In its investigation, OCR also looked at notification to patients, to the media, and to OCR. They found that although Patients Choice had made notifications, the notifications were all untimely, and there were other deficiencies:

Upon review, OCR also noted that Covered Entity’s substitute notice did not include a brief description of the breach, the types of PHI involved in the breach, steps affected individuals should take to protect themselves from potential harm, and a brief description of what Covered Entity is doing to investigate the breach, mitigate the harm, and prevent further breaches. Further, the substitute notice did not include a toll-free number for individuals to contact Covered Entity regarding the breach. OCR, therefore, provided technical assistance to Covered Entity regarding Breach Notification requirements, including timeliness of notifications and requirements for substitute notice.
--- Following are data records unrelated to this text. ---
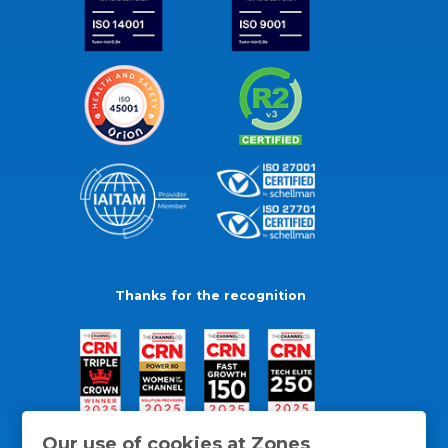
Thanks for the recognition
Our use of cookies at Zones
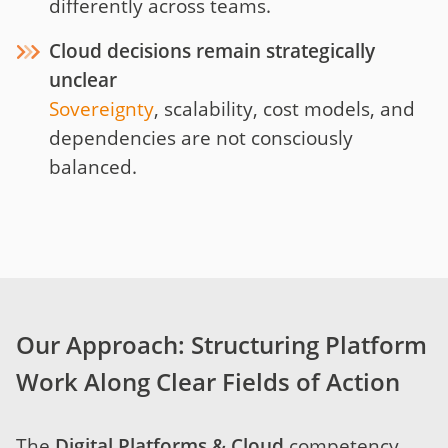
differently across teams.
Cloud decisions remain strategically
unclear
Sovereignty
, scalability, cost models, and
dependencies are not consciously
balanced.
Our Approach: Structuring Platform
Work Along Clear Fields of Action
The
Digital Platforms & Cloud
competency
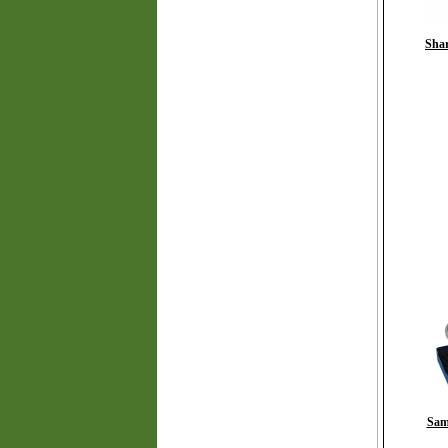
Shar
Sam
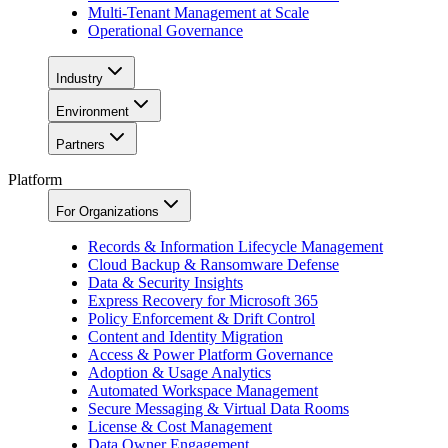
Multi-Tenant Management at Scale
Operational Governance
Industry
Environment
Partners
Platform
For Organizations
Records & Information Lifecycle Management
Cloud Backup & Ransomware Defense
Data & Security Insights
Express Recovery for Microsoft 365
Policy Enforcement & Drift Control
Content and Identity Migration
Access & Power Platform Governance
Adoption & Usage Analytics
Automated Workspace Management
Secure Messaging & Virtual Data Rooms
License & Cost Management
Data Owner Engagement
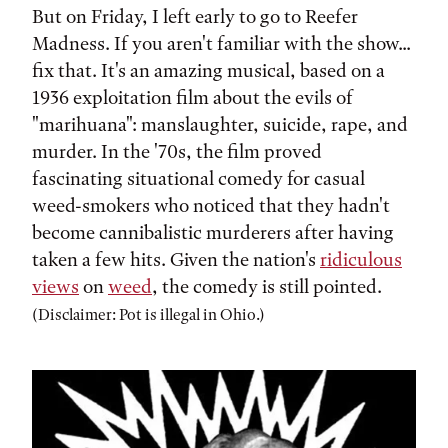
But on Friday, I left early to go to Reefer
Madness. If you aren't familiar with the show...
fix that. It's an amazing musical, based on a
1936 exploitation film about the evils of
"marihuana": manslaughter, suicide, rape, and
murder. In the '70s, the film proved
fascinating situational comedy for casual
weed-smokers who noticed that they hadn't
become cannibalistic murderers after having
taken a few hits. Given the nation's
ridiculous
views
on
weed
, the comedy is still pointed.
(Disclaimer: Pot is illegal in Ohio.)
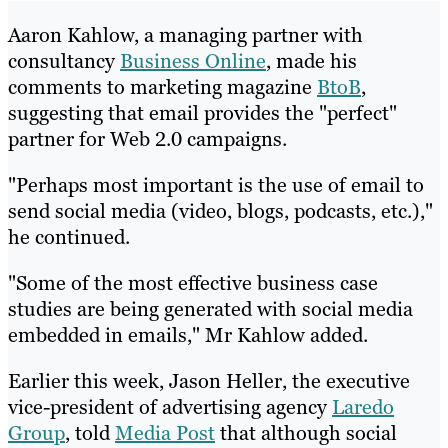
Aaron Kahlow, a managing partner with
consultancy
Business Online
, made his
comments to marketing magazine
BtoB
,
suggesting that email provides the "perfect"
partner for Web 2.0 campaigns.
"Perhaps most important is the use of email to
send social media (video, blogs, podcasts, etc.),"
he continued.
"Some of the most effective business case
studies are being generated with social media
embedded in emails," Mr Kahlow added.
Earlier this week, Jason Heller, the executive
vice-president of advertising agency
Laredo
Group
, told
Media Post
that although social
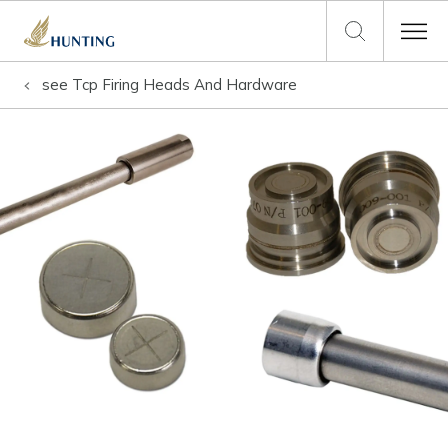
see
Tcp Firing Heads And Hardware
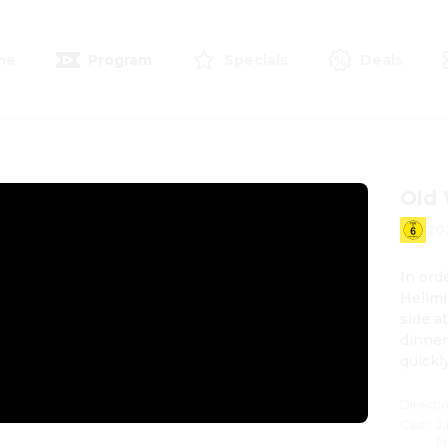
me
Program
Specials
Deals
Old
20
In ord
Hellmi
side a
dinner 
quickl
raising
Directi
Cast
:
J
F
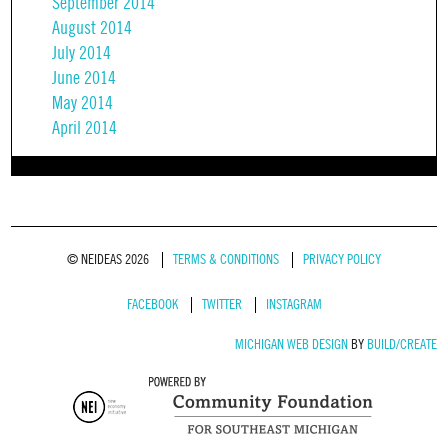
September 2014
August 2014
July 2014
June 2014
May 2014
April 2014
© NEIDEAS 2026
TERMS & CONDITIONS
PRIVACY POLICY
FACEBOOK
TWITTER
INSTAGRAM
MICHIGAN WEB DESIGN
BY
BUILD/CREATE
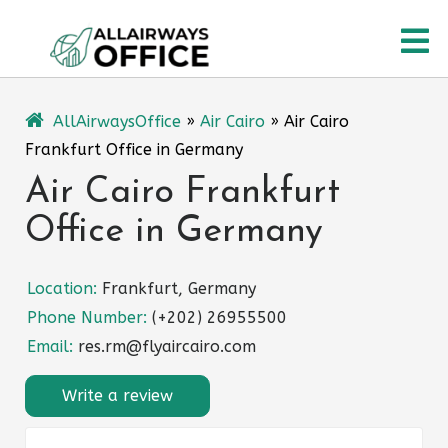
Skip
O
to
content
M
AllAirwaysOffice
»
Air Cairo
»
Air Cairo
Frankfurt Office in Germany
Air Cairo Frankfurt
Office in Germany
Location:
Frankfurt, Germany
Phone Number:
(+202) 26955500
Email:
res.rm@flyaircairo.com
Write a review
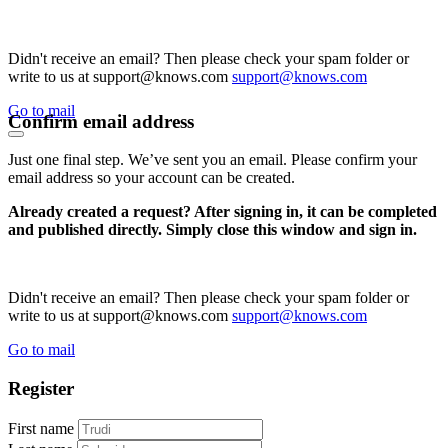
Didn't receive an email? Then please check your spam folder or
write to us at support@knows.com
support@knows.com
Go to mail
Confirm email address
Just one final step. We’ve sent you an email. Please confirm your
email address so your account can be created.
Already created a request? After signing in, it can be completed
and published directly. Simply close this window and sign in.
Didn't receive an email? Then please check your spam folder or
write to us at support@knows.com
support@knows.com
Go to mail
Register
First name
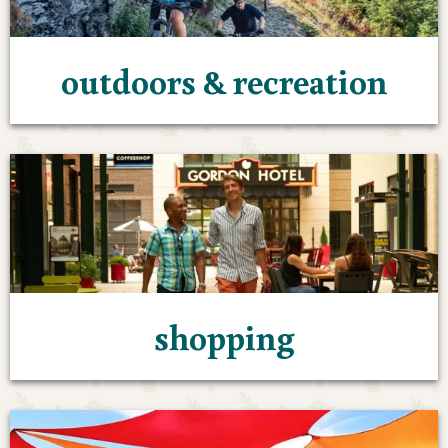
outdoors & recreation
shopping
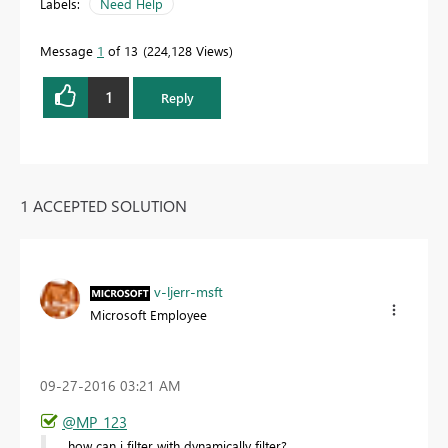
Labels:
Need Help
Message
1
of 13
224,128 Views
1
Reply
1 ACCEPTED SOLUTION
v-ljerr-msft
Microsoft Employee
‎09-27-2016
03:21 AM
@MP_123
how can i filter with dynamically filter?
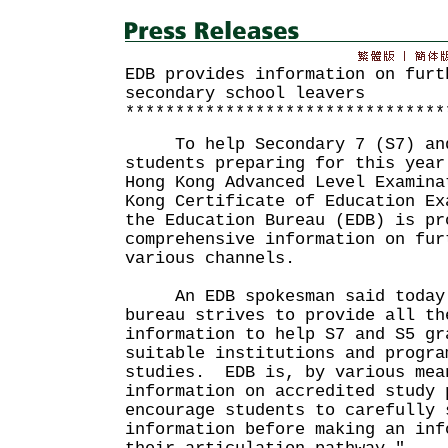
EDB provides information on furt
secondary school leavers
********************************
To help Secondary 7 (S7) and 
students preparing for this year
Hong Kong Advanced Level Examina
Kong Certificate of Education Ex
the Education Bureau (EDB) is pr
comprehensive information on fur
various channels.
An EDB spokesman said today 
bureau strives to provide all th
information to help S7 and S5 gr
suitable institutions and progra
studies. EDB is, by various mea
information on accredited study
encourage students to carefully 
information before making an inf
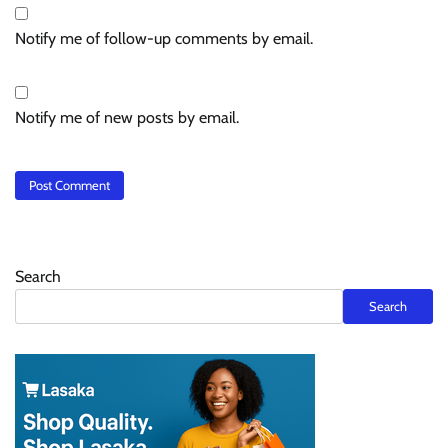
Notify me of follow-up comments by email.
Notify me of new posts by email.
Search
Search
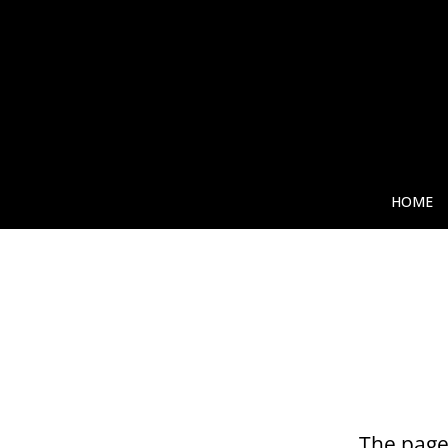
HOME
The page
Covered Entity re-educated appropriate workforce members on Breach Notification requirements specified at 45 C.F .R. § § 164.404- 164.408. Covered Entity provided OCR sufficient documentation of the aforementioned re­education.

A lightly redacted copy of OCR’s closing letter is reproduced below this post. I think it reflects OCR’s approach to educating and assisting via enforcement, and that it is a good document to share with medical practices/small groups to show them how OCR applies the standards to small or medium-sized practices. If we want to help more entities mature in their security, we could use more enforcement actions like this one that are then made public so that other small and medium-sized entities can learn from them.

When asked for his reaction to OCR’s actions, Justin Shafer responded,

I am glad OCR investigated this matter and that the covered entity became more educated on HIPAA\HITECH.

I know HHS/OCR has been limited in terms of resources, and that the present environment leans more to deregulation, but these enforcement actions can be a wonderful tool to help more entities understand and comply with regulatory requirements.  I hope to see more of them.